Shiny bits

The big news of the weekend is that I’ve been selected as a Peter Wall Institute for Advanced Studies Early Career Scholar. Yeesh, what a mouthful! But the cool thing is getting to work with young profs in other disciplines. The Peter Wall Institute focuses on interdisciplinarity. There will be retreats, talks, gatherings, and I’m hoping lots of cross-fertilization. I’ll know two other people going in– Eric Lagally from the Michael Smith Labs (with whom I’m hoping to develop a course on the science and writing of science-writing), and Jennifer Chun, from Sociology, who works on women and labour, and has become a friend over the course of the past year.
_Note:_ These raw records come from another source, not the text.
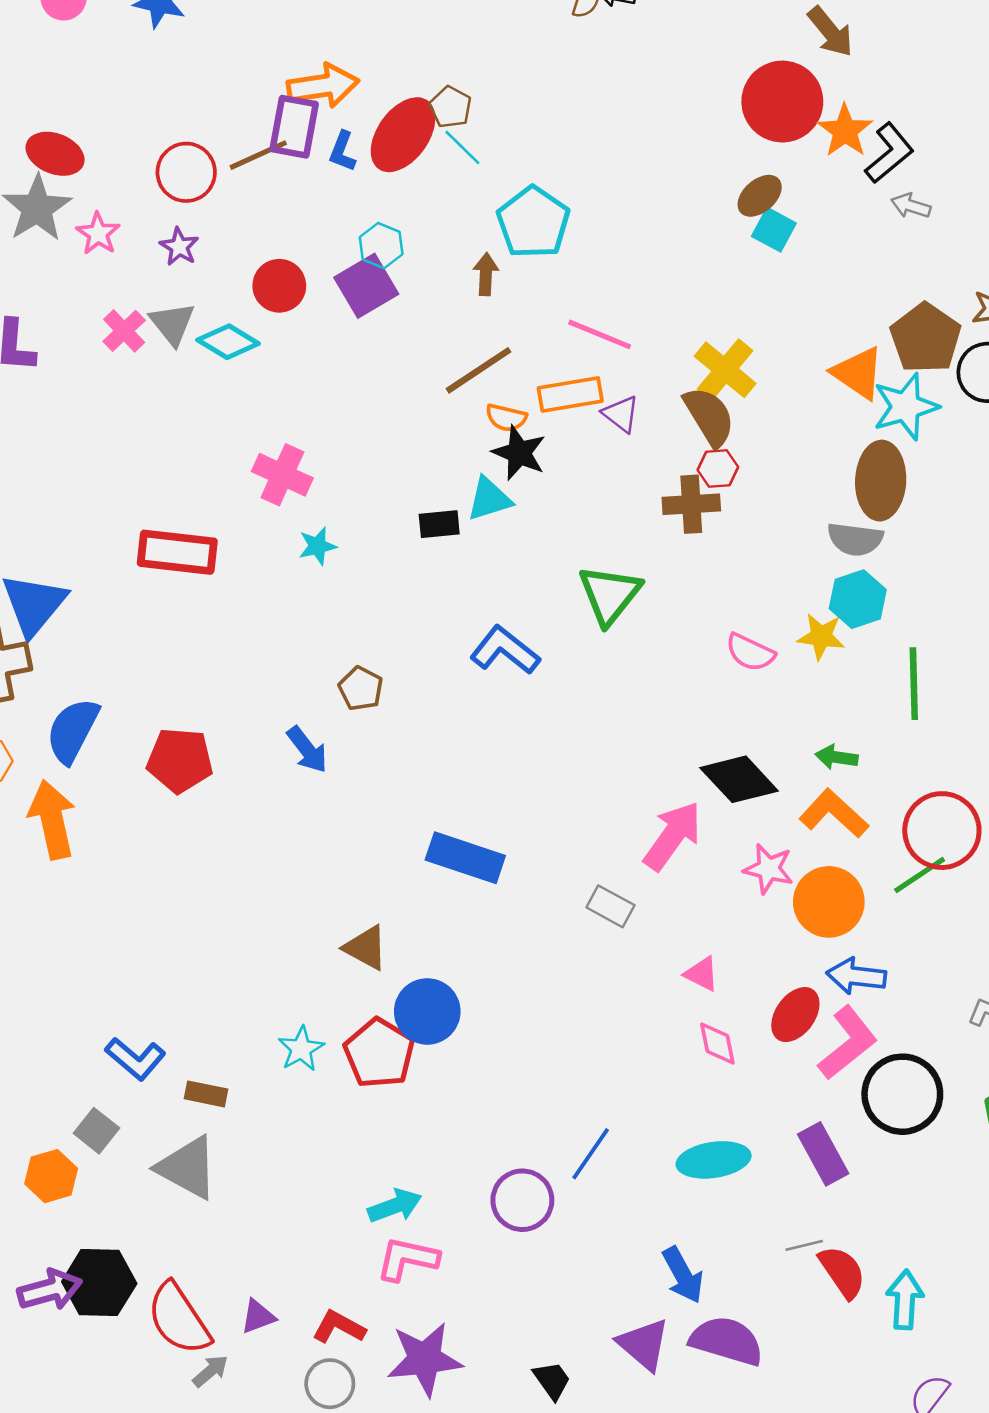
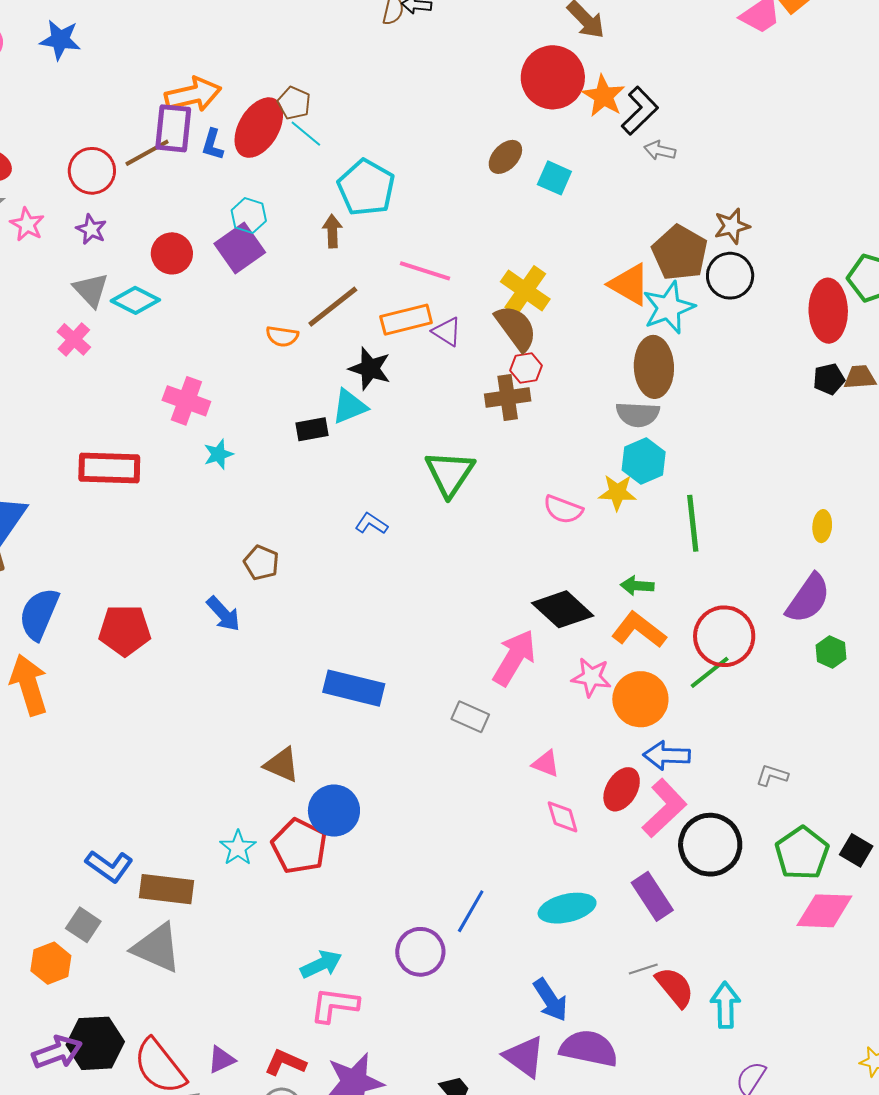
brown ellipse: (760, 196) -> (505, 157), moved
pink cross: (124, 331) -> (74, 339), moved
orange semicircle: (506, 418) -> (282, 336), moved
blue L-shape: (505, 650) -> (371, 524), size x0.6
brown rectangle: (206, 1094) -> (167, 889), size x1.6

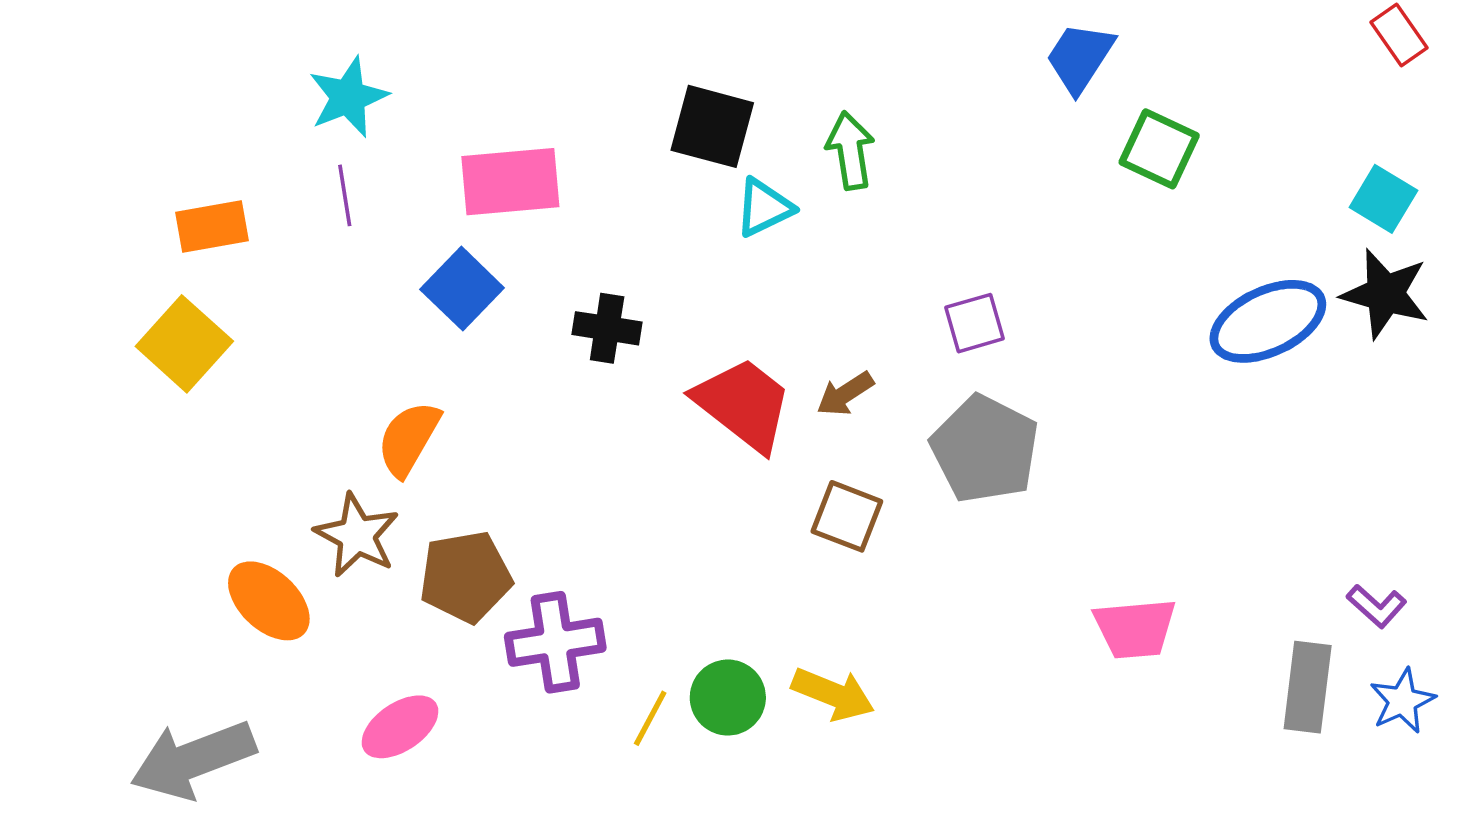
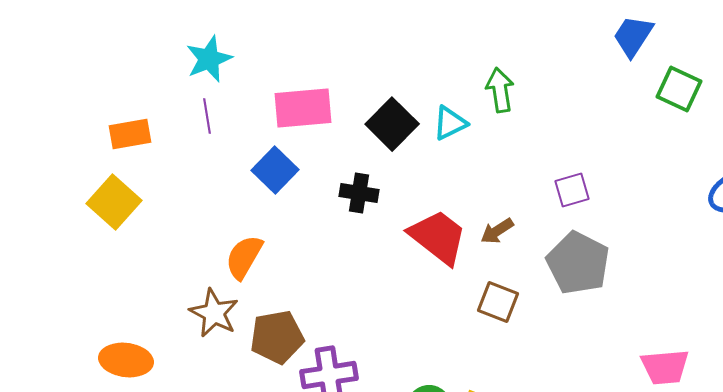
black square: (712, 126) -> (392, 124), moved, turned 30
orange ellipse: (269, 601) -> (126, 360), moved, turned -36

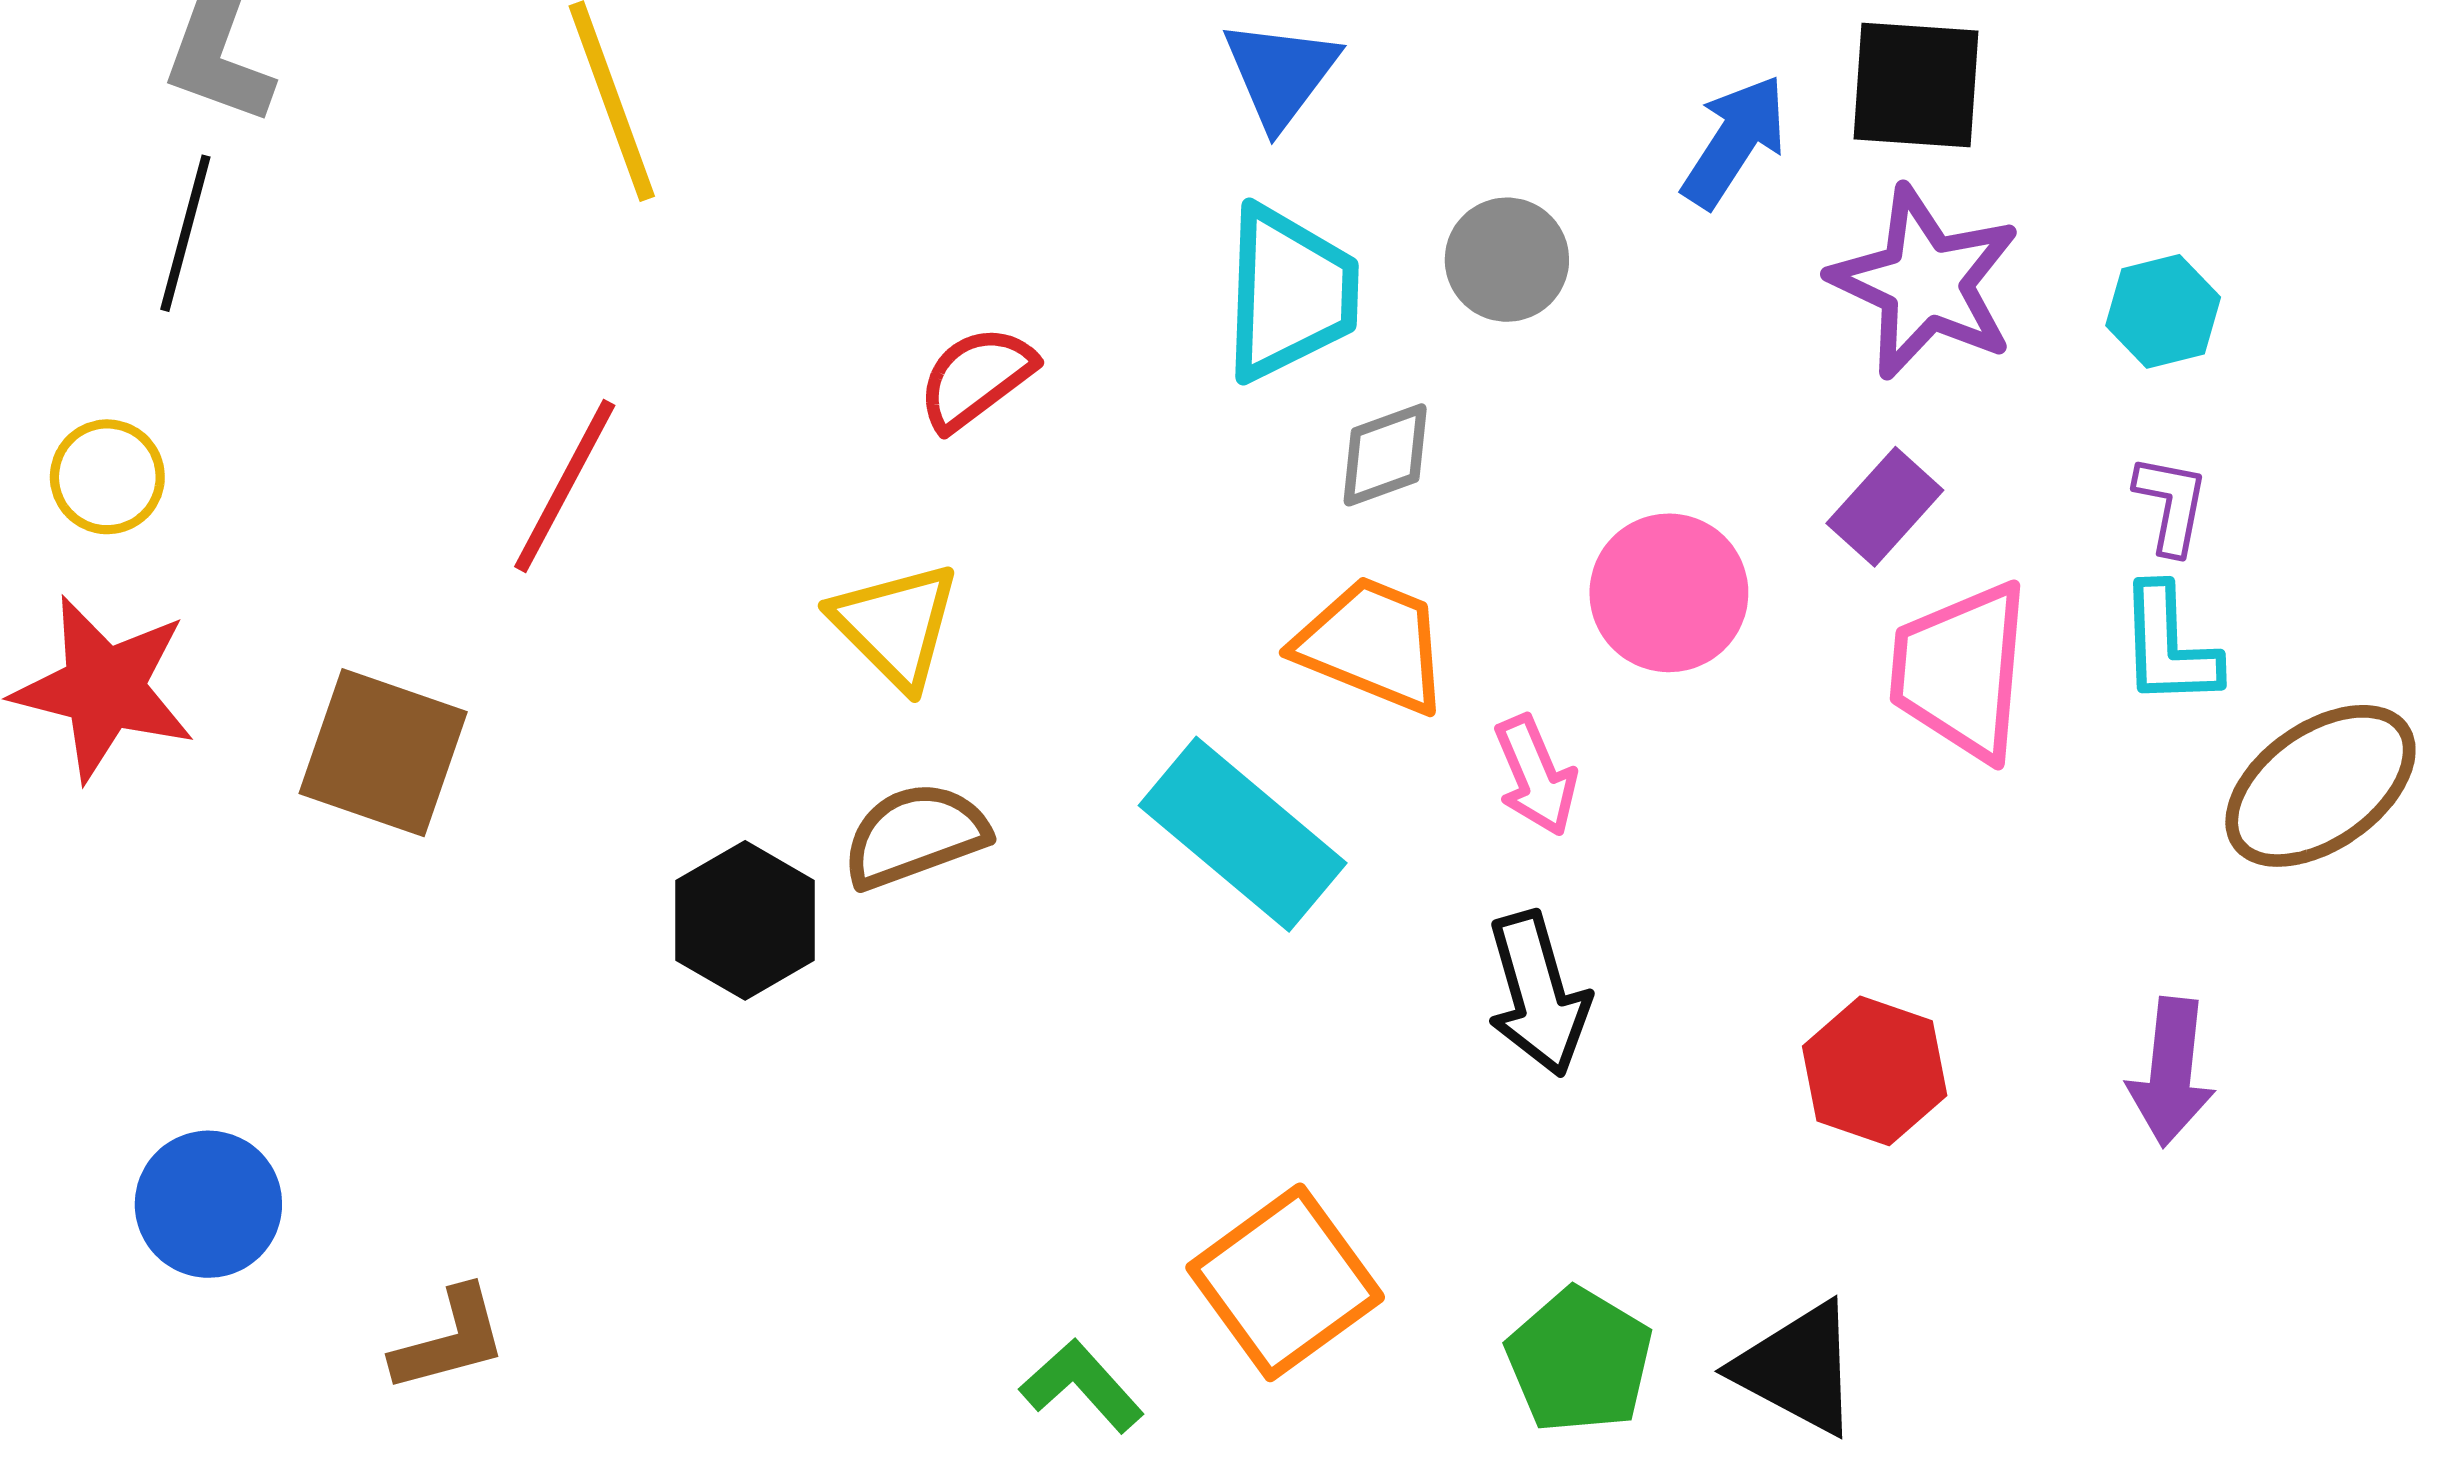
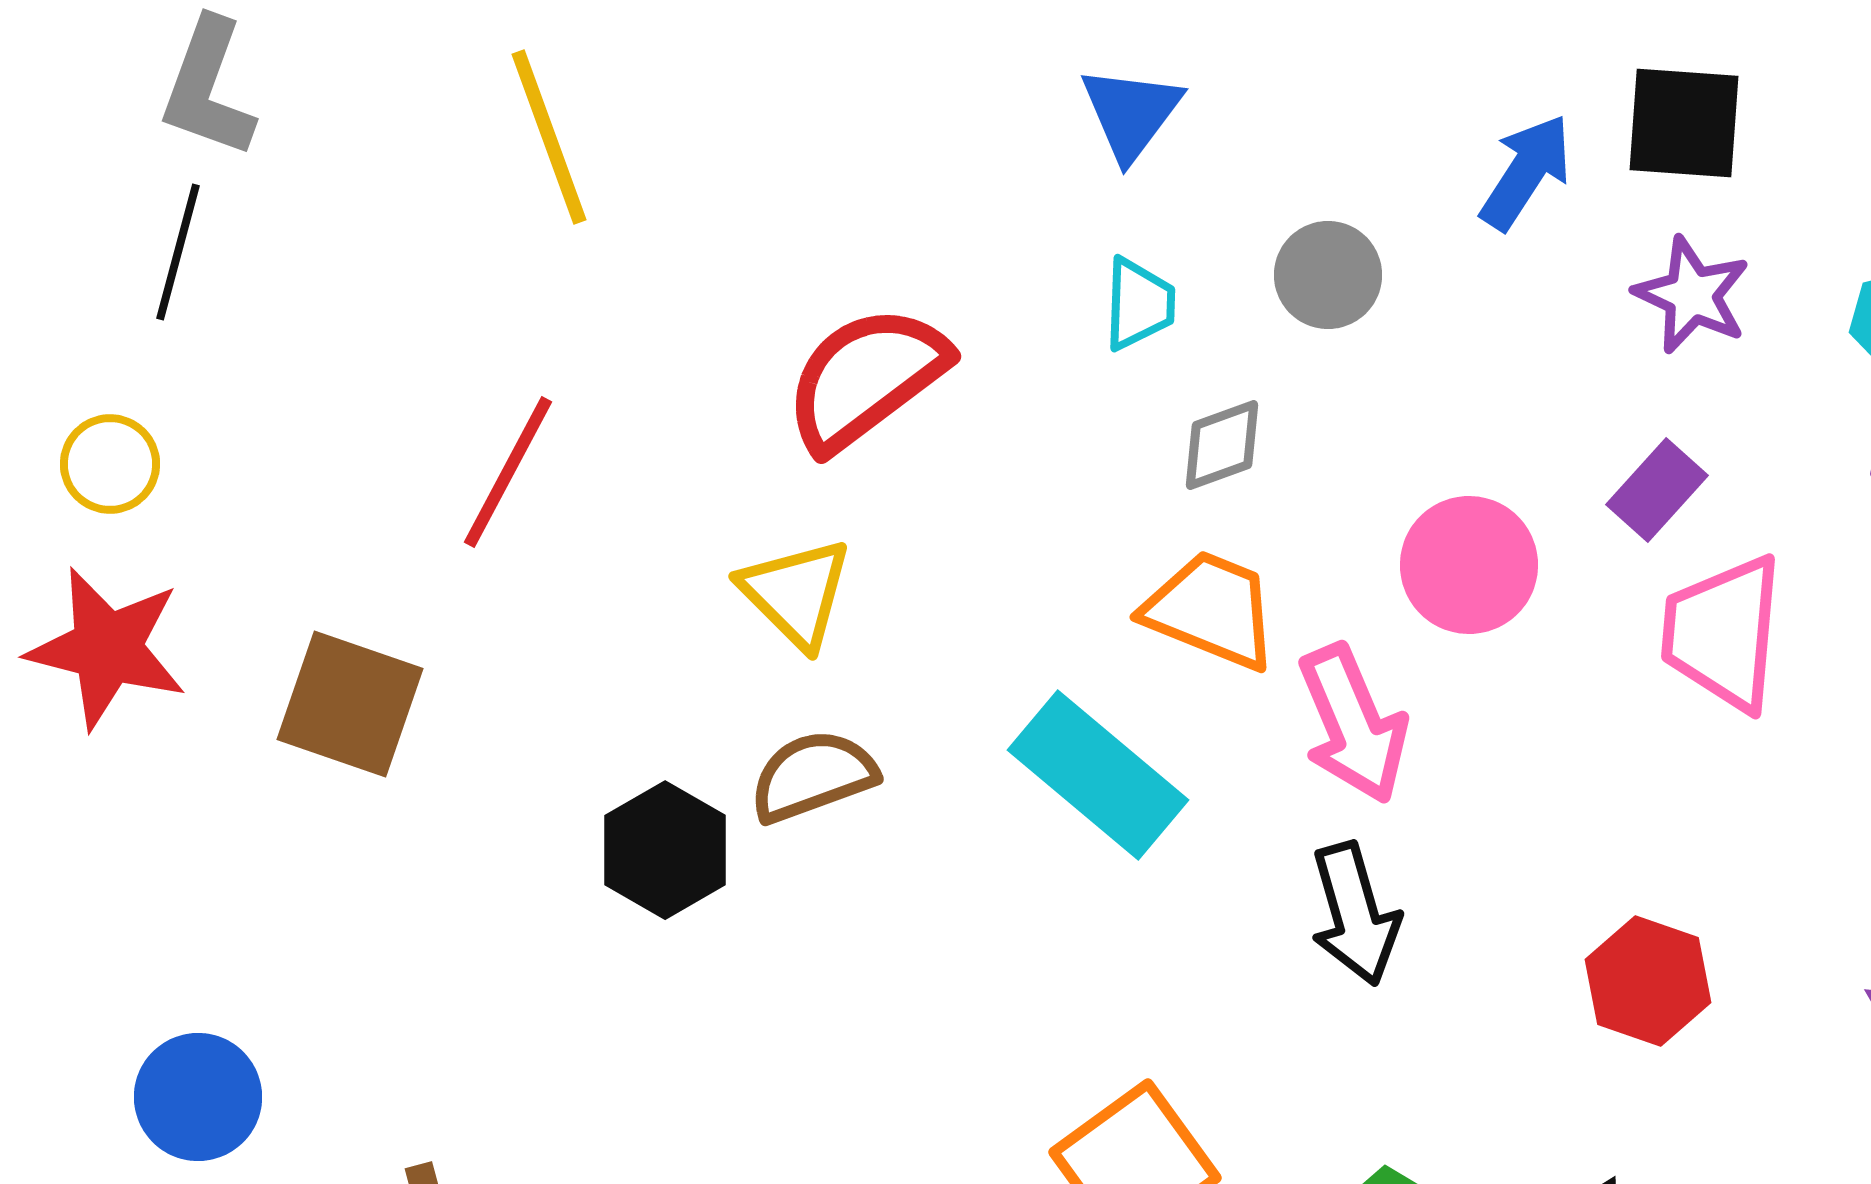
purple star: (1925, 283) -> (1692, 295), size x0.7
cyan trapezoid: (1290, 293) -> (1139, 304), size x0.6
red semicircle: (976, 378) -> (866, 378), size x1.6
pink arrow: (1536, 776) -> (1353, 724), size x1.5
Also, I just got a note from Meredith Quartermain, that Nomados Press will publish my experimental prose poem “Eggs In the Basement” later this year. I’m excited about that. The poem began as a writing exercise done on virtual retreat with Monika Gagnon a few summers ago. I generated a pool of language through an automatic writing exercise, and then recycled it in two permutations of nouns and verbs, reusing them in the order in which they appeared in the exercise until they were all used up. Strangely, it ends up telling the story of Moses and Monotheism! Just in time for the Second Gulf War.

And, the Rachel poems are coming to life again in a class Alessandra Capperdoni is teaching at SFU. Mike Barnholden at LINE Books is reproducing the original chapbook in a very limited edition.

Garry Gottfriedson and Souvankham Thammavongsa gave a great reading last Tuesday for Play Chthonics. There was a very interesting contrast in approach between the two of them– one articulate and verbose, the other minimalist and reserved. Both extraordinary presences.

Backlogged on papers, blurbs, accounting and grading though. Rita says it gets easier.